Page images and extracted text:
=== Begin Enclosure ===

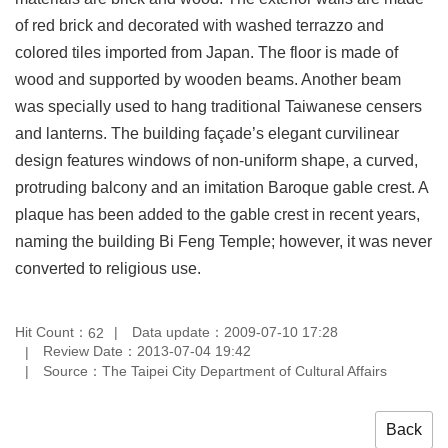
Privacy
of red brick and decorated with washed terrazzo and
&
colored tiles imported from Japan. The floor is made of
Security
Policy
wood and supported by wooden beams. Another beam
was specially used to hang traditional Taiwanese censers
Government
Website
and lanterns. The building façade’s elegant curvilinear
Open
design features windows of non-uniform shape, a curved,
Information
Announcement
protruding balcony and an imitation Baroque gable crest. A
plaque has been added to the gable crest in recent years,
naming the building Bi Feng Temple; however, it was never
converted to religious use.
Hit Count：
Data update：2009-07-10 17:28
62
Review Date：2013-07-04 19:42
Source：The Taipei City Department of Cultural Affairs
Back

=== End Enclosure ===

Work required:
All of the records should be set down exactly, minus the pictures they hold.

Answer for this exercise:
Privacy
of red brick and decorated with washed terrazzo and
&
colored tiles imported from Japan. The floor is made of
Security
Policy
wood and supported by wooden beams. Another beam
was specially used to hang traditional Taiwanese censers
Government
Website
and lanterns. The building façade’s elegant curvilinear
Open
design features windows of non-uniform shape, a curved,
Information
Announcement
protruding balcony and an imitation Baroque gable crest. A
plaque has been added to the gable crest in recent years,
naming the building Bi Feng Temple; however, it was never
converted to religious use.
Hit Count：
Data update：2009-07-10 17:28
62
Review Date：2013-07-04 19:42
Source：The Taipei City Department of Cultural Affairs
Back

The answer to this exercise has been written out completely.